Я не могу. Не могу! Почему – я?
Тошнота снова волной подкатила к горлу.
– Я не боюсь боли. – Вереск разлепил сухие губы. – Я боюсь потерять себя. Однажды это уже случилось со мной – там, на вересковых пустошах, – и я до сих пор просыпаюсь ночами от страха, что нашёл не того и не там. Я не хочу переживать это снова и снова каждый месяц. Это… страшнее смерти. Пожалуйста… помоги мне остаться собой…
О да, я слишком хорошо знаю, каково это – потерять себя. Но я ищу. Медленно, маленькими шагами, передвигаюсь по этому лабиринту к выходу. Я знаю, что выход есть – и всё равно иногда трудно удержаться, не упасть за грань отчаянья. А каково было бы, если бы я точно знала, что у меня нет ни единого шанса преуспеть? Что я потеряла себя – навсегда? И каждый месяц вспоминала бы о том, что где-то есть человек, который ждёт меня такой, какой мне уже никогда не стать…
На месте Вереска я бы тоже молила о смерти. Но я на своём месте, и у меня нет выбора умирать или не умирать. Умереть – это так просто. Гораздо проще, чем убить. Тем более – убить человека, который стал мне дорог…
Я ужасная эгоистка. Наверное, мои друзья и знакомые удивились бы, узнав об этом: я всегда была готова остаться после работы, чтоб помочь коллеге, не отказывала в просьбах присмотреть за кошкой, перевезти вещи, одолжить денег до зарплаты. Но я это делала для себя: для успокоения своей совести, для сохранения хороших отношений с коллегами, для облегчения своей жизни.
И даже сейчас я думаю о себе: как Я буду жить без него? что Я буду чувствовать, если ошибусь? имею ли Я право? А стоить посмотреть на ситуацию его глазами – и ответ становится очевиден.

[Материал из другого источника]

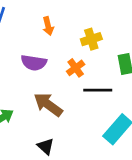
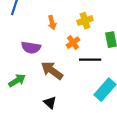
orange arrow: (48, 26) -> (52, 23), moved
purple semicircle: (34, 63) -> (31, 48), moved

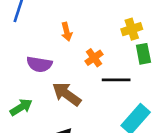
yellow cross: (85, 21) -> (132, 29), moved

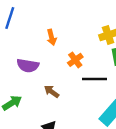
brown arrow: (67, 94) -> (52, 92), size x0.6

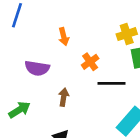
brown arrow: (52, 92) -> (64, 97), turned 63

Где-то наверху, над куполом вековых сосен, был яркий солнечный полдень, но вокруг сгущался сумрак. Меня начало знобить.
Вереск ни жестом, ни стоном не выдавал своей боли, терпеливо ожидая, когда я приму решение. Волосы разметались по траве. Несколько спутанных, влажных от пота прядей прилипло вискам. На алебастрово-белом лице застыла маска безмолвного страдания.
Я вдруг испытала острое желание прикоснуться к бескровным губам, пропустить между пальцами чёрный шёлк волос, дотронуться до прохладной мраморной кожи… В последний раз. Тряхнула головой, отгоняя наваждение. Ладони сжались на рукояти кинжала. Я приняла решение, и теперь моя рука не должна дрогнуть, иначе милосердие обернётся новой мукой.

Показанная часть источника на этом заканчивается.